7.5. Implementation, onboarding, monthly and annual transaction fees are not refundable. If any party was to terminate the Agreement, as per section 6 and after the minimum subscription period of 12 months, all pro-rated fees would still be owed for the 3 months following the written notice received.
8.1. SiteMax has the right and all necessary permissions to provide the Solution to the Customer. In the event of the breach of this representation, SiteMax shall defend Customer against any claim, demand, suit, or proceeding (“Claim”) made or brought against Customer by a third party alleging that the use of the Solution infringes or misappropriates the intellectual property rights of a third party, and shall indemnify Customer for any damages finally awarded against, and for reasonable attorney’s fees incurred by, Customer in connection with any such Claim; provided, that Customer (a) promptly gives SiteMax written notice of the Claim; (b) gives SiteMax sole control of the defence and settlement of the Claim; (c) provides to SiteMax all reasonable assistance, at SiteMax’s expense. This Section 8.1 states SiteMax’s sole liability to, and Customer’s exclusive remedy against SiteMax for any type of Claim.
8.2. SiteMax has no responsibility to Customer other than as expressly set out in this Agreement. Without limitation SiteMax has no responsibility for:
(a) data charges;
(b) computer hardware or mobile device degradation;
(c) compliance with building processes, safety instructions or Customer compliance with all laws respecting workplace safety rules and/or best practices (stock forms and procedures within the Solutions are simply guidelines and do not represent endorsements);
(d) serving data to the Customer via the Solution if the Customer’s end users are at a location without an Internet/data connection;
(e) accurate delivery of push/email reminders and/or notifications;
(f) personal injury, harm, death or any other like injury to persons detailed within forms or processes provided within the Solution.

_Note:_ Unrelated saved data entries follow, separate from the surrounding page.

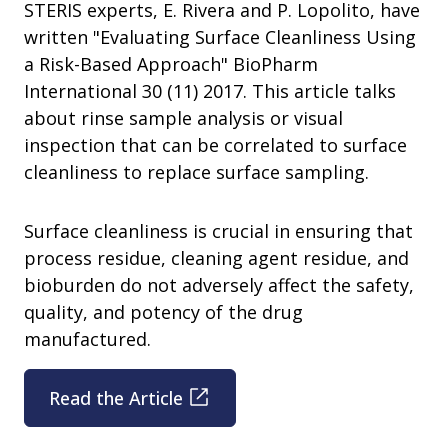
STERIS experts, E. Rivera and P. Lopolito, have
written "Evaluating Surface Cleanliness Using
a Risk-Based Approach" BioPharm
International 30 (11) 2017. This article talks
about rinse sample analysis or visual
inspection that can be correlated to surface
cleanliness to replace surface sampling.
Surface cleanliness is crucial in ensuring that
process residue, cleaning agent residue, and
bioburden do not adversely affect the safety,
quality, and potency of the drug
manufactured.
Read the Article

9.1. The Agreement and any dispute or claim arising in connection with it shall be governed by the laws of British Columbia and Canada and shall be subject to the exclusive jurisdiction of the Provincial and Federal Courts to which the Parties irrevocably submit.
9.2. If any provision of the Agreement is prohibited by law or judged to be void or unenforceable by a court of competent jurisdiction, that provision shall, to such extent, be severed from this Agreement without prejudice to the validity and enforceability of the remainder of the provision, or of the Agreement generally. Where possible, the parties shall use reasonable endeavours to amend any such provision in such a way that it becomes valid and legal and implements the original intent of the parties as to the matter in question.
9.3. The Customer hereby acknowledges and agrees that, where the Customer issues a purchase order to SiteMax relating to the subject matter of the Agreement or any other SiteMax products or services, these Terms of Service shall prevail over the terms of such purchase order, if accepted by SiteMax, shall be accepted for the sole purpose of referencing invoices.
9.4. The Customer shall not assign transfer or otherwise dispose of any of its rights or responsibilities under the Agreement without the prior written consent of SiteMax.